Give only the number of lines in the following entries where "Samsung" appears.
-.-.-
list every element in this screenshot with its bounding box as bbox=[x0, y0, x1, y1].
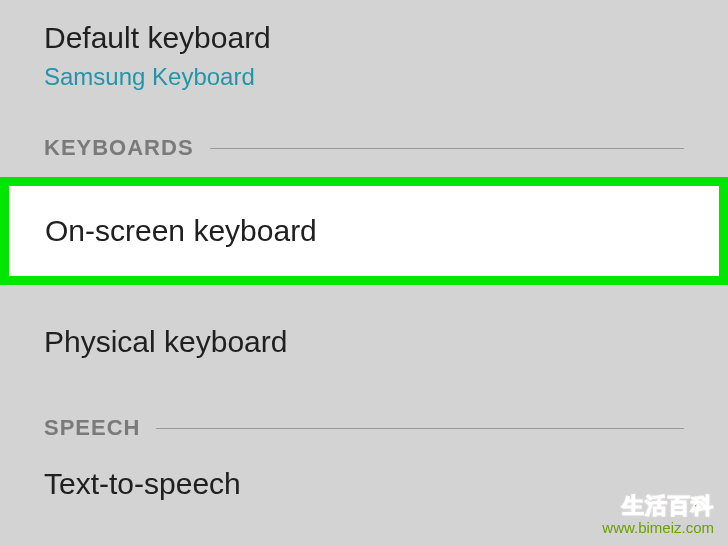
section-header-keyboards: KEYBOARDS bbox=[0, 103, 728, 169]
watermark-text-bottom: www.bimeiz.com bbox=[602, 519, 714, 536]
section-header-keyboards-label: KEYBOARDS bbox=[44, 135, 194, 161]
onscreen-keyboard-highlight: On-screen keyboard bbox=[0, 177, 728, 285]
default-keyboard-row[interactable]: Default keyboard Samsung Keyboard bbox=[0, 0, 728, 103]
divider-line bbox=[156, 428, 684, 429]
settings-list: Default keyboard Samsung Keyboard KEYBOA… bbox=[0, 0, 728, 501]
text-to-speech-row[interactable]: Text-to-speech bbox=[0, 449, 728, 501]
text-to-speech-label: Text-to-speech bbox=[44, 467, 684, 501]
section-header-speech-label: SPEECH bbox=[44, 415, 140, 441]
physical-keyboard-row[interactable]: Physical keyboard bbox=[0, 285, 728, 371]
section-header-speech: SPEECH bbox=[0, 371, 728, 449]
default-keyboard-title: Default keyboard bbox=[44, 18, 684, 57]
onscreen-keyboard-row[interactable]: On-screen keyboard bbox=[9, 186, 719, 276]
watermark: 生活百科 www.bimeiz.com bbox=[602, 495, 714, 536]
onscreen-keyboard-label: On-screen keyboard bbox=[45, 214, 683, 248]
default-keyboard-value: Samsung Keyboard bbox=[44, 63, 684, 91]
divider-line bbox=[210, 148, 684, 149]
physical-keyboard-label: Physical keyboard bbox=[44, 325, 684, 359]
-.-.-
**ANSWER AREA**
3